> _WORK INSTRUCTIONS_: From the records below, print exactly the lines starting at the one containing "børn og voksne." and ending at the one containing "5 nye boliger", ends included, and nothing else.

> _RECORDS TO USE_:
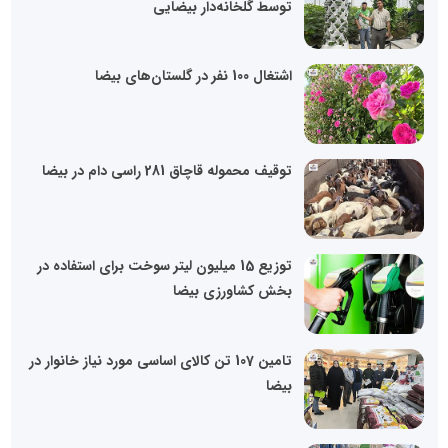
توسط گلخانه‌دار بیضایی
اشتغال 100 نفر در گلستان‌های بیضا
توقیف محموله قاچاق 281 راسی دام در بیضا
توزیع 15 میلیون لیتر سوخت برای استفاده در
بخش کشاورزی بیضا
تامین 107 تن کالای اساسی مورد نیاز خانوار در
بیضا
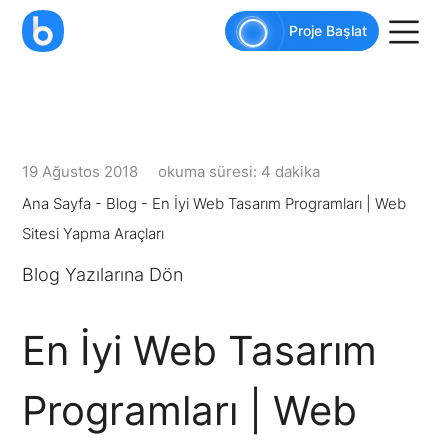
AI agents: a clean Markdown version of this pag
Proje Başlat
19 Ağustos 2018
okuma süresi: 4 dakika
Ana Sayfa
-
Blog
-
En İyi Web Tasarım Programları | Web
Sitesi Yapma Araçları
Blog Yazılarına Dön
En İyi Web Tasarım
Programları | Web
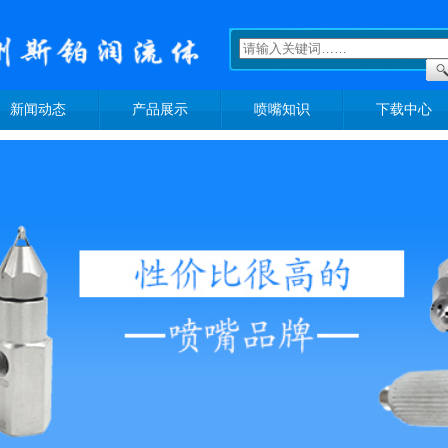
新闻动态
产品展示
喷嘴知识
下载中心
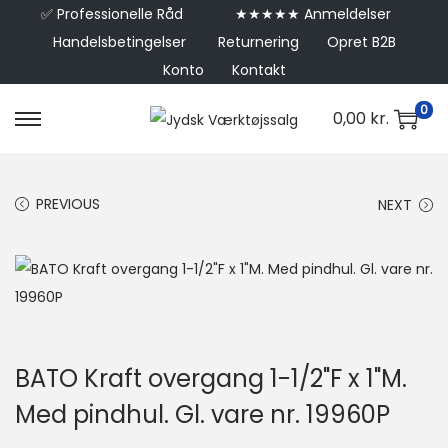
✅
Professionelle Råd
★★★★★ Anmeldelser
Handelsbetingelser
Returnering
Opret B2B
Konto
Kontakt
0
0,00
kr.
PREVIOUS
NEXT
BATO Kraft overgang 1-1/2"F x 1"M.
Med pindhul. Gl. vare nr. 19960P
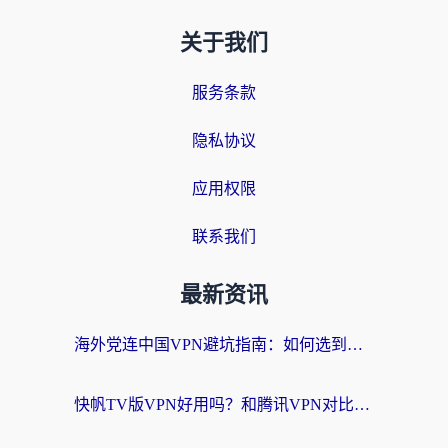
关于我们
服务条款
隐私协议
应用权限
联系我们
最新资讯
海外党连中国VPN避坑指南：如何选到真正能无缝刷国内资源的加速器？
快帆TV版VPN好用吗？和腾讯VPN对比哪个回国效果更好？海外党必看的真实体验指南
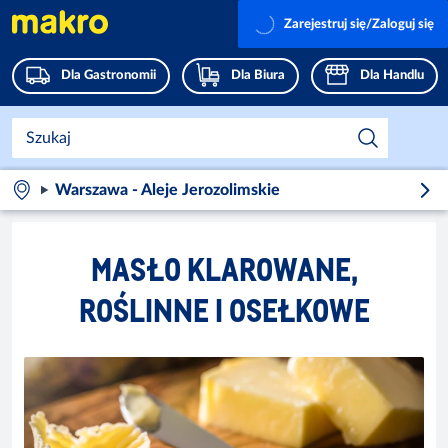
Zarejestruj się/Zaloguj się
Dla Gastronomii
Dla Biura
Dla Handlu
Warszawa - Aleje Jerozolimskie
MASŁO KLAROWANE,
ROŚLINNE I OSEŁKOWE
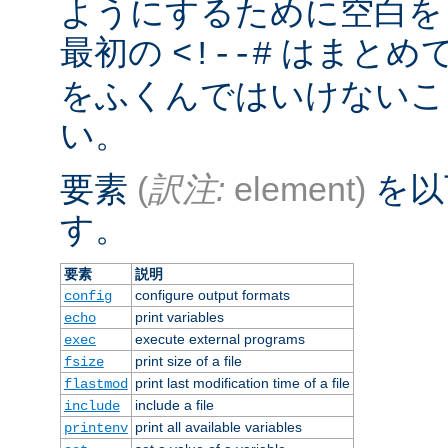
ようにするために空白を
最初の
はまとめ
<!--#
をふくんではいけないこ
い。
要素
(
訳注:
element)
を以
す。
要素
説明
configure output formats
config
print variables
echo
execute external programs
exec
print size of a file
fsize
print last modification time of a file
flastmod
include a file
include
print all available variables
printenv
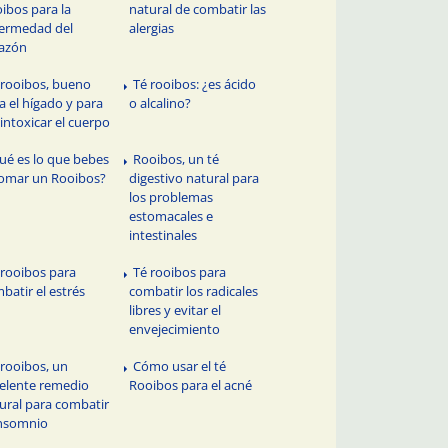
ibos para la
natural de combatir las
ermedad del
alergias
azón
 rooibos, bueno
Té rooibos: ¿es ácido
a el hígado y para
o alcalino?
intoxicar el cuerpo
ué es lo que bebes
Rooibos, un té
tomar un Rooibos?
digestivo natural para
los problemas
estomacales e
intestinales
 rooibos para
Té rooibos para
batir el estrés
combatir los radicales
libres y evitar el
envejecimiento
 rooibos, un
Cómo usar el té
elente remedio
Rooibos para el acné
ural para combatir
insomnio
==
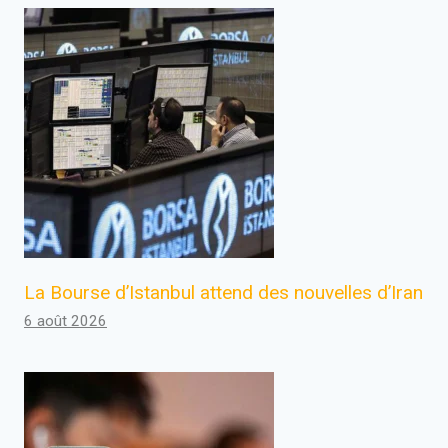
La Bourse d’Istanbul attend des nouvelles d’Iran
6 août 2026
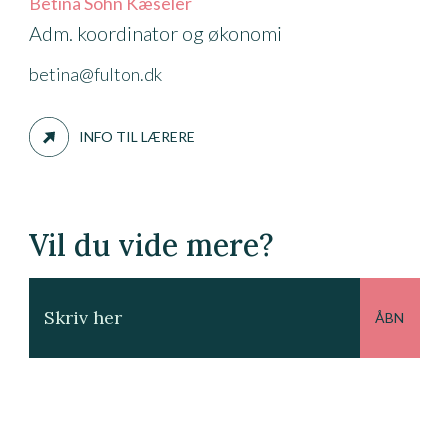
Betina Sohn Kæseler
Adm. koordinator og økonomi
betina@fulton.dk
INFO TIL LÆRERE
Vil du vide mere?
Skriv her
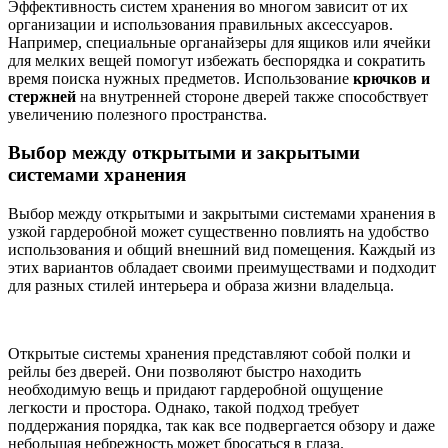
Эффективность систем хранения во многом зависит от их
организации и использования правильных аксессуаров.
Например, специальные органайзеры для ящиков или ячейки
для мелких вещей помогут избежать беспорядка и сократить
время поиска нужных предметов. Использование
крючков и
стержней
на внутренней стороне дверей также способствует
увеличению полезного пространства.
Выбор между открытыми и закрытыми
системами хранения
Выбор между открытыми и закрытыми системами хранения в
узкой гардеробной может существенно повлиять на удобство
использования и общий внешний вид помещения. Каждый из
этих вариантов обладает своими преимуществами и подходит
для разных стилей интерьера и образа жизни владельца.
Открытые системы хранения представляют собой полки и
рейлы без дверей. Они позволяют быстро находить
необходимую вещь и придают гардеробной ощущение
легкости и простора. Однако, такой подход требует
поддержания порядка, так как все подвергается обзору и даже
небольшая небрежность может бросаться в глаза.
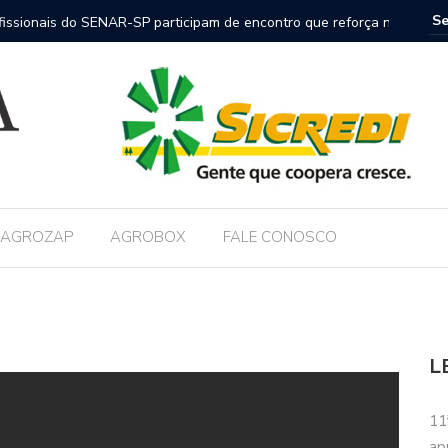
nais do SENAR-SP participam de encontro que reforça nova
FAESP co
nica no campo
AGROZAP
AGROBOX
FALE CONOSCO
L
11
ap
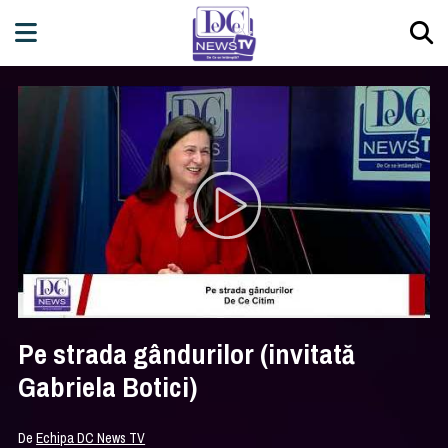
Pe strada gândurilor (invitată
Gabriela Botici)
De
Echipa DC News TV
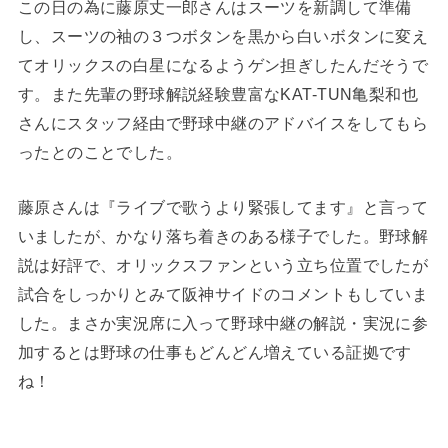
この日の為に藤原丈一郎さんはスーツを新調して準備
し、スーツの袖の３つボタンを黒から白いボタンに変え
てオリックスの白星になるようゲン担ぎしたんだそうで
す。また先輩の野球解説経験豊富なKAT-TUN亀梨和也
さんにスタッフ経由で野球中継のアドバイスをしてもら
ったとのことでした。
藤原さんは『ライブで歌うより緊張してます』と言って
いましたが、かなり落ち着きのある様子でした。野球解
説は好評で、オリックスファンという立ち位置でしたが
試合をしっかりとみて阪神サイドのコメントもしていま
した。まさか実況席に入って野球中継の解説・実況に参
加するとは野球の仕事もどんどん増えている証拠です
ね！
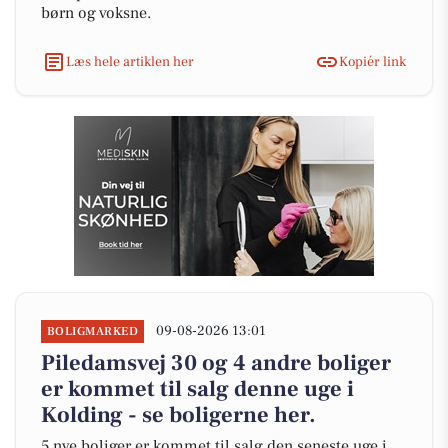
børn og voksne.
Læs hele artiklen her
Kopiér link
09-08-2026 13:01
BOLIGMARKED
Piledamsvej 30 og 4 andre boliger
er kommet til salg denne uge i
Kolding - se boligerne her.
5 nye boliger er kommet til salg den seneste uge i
--
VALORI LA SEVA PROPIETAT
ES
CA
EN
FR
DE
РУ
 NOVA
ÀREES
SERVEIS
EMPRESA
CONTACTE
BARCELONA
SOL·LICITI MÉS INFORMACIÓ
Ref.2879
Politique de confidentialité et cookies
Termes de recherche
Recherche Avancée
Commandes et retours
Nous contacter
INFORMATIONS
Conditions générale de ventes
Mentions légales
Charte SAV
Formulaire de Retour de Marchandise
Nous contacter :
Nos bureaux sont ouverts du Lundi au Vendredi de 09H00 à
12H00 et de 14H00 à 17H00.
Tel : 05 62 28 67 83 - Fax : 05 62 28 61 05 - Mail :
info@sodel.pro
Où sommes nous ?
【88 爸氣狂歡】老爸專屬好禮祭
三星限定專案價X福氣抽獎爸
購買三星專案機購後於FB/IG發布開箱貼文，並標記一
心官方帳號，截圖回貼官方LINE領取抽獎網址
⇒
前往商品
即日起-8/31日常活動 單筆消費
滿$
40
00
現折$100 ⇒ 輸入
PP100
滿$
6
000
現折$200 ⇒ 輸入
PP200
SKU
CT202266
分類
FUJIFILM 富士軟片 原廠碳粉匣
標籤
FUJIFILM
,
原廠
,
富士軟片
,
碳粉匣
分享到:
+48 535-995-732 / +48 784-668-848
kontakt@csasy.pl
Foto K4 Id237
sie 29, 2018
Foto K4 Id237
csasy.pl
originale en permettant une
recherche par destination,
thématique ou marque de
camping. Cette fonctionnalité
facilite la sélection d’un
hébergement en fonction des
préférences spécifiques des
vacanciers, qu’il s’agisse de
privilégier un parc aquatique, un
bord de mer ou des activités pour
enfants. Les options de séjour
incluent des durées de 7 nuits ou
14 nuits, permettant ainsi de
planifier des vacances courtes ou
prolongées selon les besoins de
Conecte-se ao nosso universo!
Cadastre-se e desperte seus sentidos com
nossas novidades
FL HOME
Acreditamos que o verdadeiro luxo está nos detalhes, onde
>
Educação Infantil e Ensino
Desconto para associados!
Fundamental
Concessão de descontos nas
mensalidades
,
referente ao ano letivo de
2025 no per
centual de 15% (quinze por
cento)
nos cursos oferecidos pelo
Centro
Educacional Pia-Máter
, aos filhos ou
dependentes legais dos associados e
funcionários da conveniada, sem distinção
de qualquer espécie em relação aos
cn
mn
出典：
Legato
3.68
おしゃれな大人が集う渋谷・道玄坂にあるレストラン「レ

> _RESPONSE BELOW_:
børn og voksne.
Læs hele artiklen her
Kopiér link
09-08-2026 13:01
BOLIGMARKED
Piledamsvej 30 og 4 andre boliger
er kommet til salg denne uge i
Kolding - se boligerne her.
5 nye boliger er kommet til salg den seneste uge i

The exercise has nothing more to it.